There’s a lesson in the Old Testament about this. When the Israelites wandered the desert, there came a plague of poisonous snakes. The venom was deadly and many were dying. The Lord told Moses to raise a staff with a brass serpent on top of it. Any Israelite who looked to the serpent lived. Those who did not died. (That’s in Numbers 21). And because it was so easy to do, or for whatever stubbornness, many didn’t look. But those who looked, not knowing how that would work, they lived.

I think there’s more to faith than just believing. There’s an element of trust in it as well.

If I may be permitted to draw on the Book of Mormon again, The prophet Alma (the same one I mentioned above) made a comparison between faith and a seed (yes, the Savior did too, but this was a more detailed explanation than what we have in the New Testament). He says you plant the seed. You take care of it. Then it grows. and then it stops being faith. It grows, so you know it’s a true principle. It’s not faith anymore because you know. Takes a long time to get to that point. How do you develop faith into knowledge when you don’t have the faith to start with? Alma asks us to “exercise a particle of faith, yea, even if ye can no more than desire to believe, let this desire work in you.” That’s all it takes. A “mustard seed” of faith indeed. You don’t have to have faith to part the Red Sea. You just have to have enough to take a step.

But the Lord does require us to take that step, spiritually.

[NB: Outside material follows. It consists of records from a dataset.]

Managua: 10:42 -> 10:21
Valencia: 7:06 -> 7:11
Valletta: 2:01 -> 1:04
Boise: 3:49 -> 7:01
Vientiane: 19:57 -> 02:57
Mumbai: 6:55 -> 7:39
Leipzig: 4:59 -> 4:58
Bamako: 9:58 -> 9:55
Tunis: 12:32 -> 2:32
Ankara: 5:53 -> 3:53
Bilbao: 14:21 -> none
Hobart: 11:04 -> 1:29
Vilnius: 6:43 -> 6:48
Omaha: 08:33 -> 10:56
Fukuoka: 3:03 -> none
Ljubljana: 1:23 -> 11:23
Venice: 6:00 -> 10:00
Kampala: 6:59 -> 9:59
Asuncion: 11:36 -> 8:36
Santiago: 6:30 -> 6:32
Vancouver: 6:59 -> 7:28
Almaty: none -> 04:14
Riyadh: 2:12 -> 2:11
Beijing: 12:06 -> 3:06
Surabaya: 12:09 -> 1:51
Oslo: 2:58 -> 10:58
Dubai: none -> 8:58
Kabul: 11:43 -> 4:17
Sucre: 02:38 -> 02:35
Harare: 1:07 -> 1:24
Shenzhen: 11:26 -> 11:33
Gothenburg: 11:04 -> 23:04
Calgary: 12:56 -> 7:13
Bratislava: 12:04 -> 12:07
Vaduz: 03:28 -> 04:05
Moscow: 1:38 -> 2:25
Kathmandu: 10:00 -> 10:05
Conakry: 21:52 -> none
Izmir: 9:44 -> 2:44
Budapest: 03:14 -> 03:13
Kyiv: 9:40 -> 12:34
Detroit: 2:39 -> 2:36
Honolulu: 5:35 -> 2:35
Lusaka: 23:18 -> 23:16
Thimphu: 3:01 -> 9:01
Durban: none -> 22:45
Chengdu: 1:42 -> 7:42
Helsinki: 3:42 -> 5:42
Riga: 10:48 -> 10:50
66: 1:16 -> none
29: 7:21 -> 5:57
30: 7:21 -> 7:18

We don’t have to change everything. We just have to open a little to see if something will come inside. The rest comes latter.

I guess, to shorten it up, what I’m saying is that you don’t have to be a spiritual equivalent of Superman to let God in and begin a relationship. And you can’t have a deep relationship without starting one first. So just open up and be ready to shake God’s hand. God actually arriving in your life is what He will do, you don’t have to get him a ride. Just crack the door.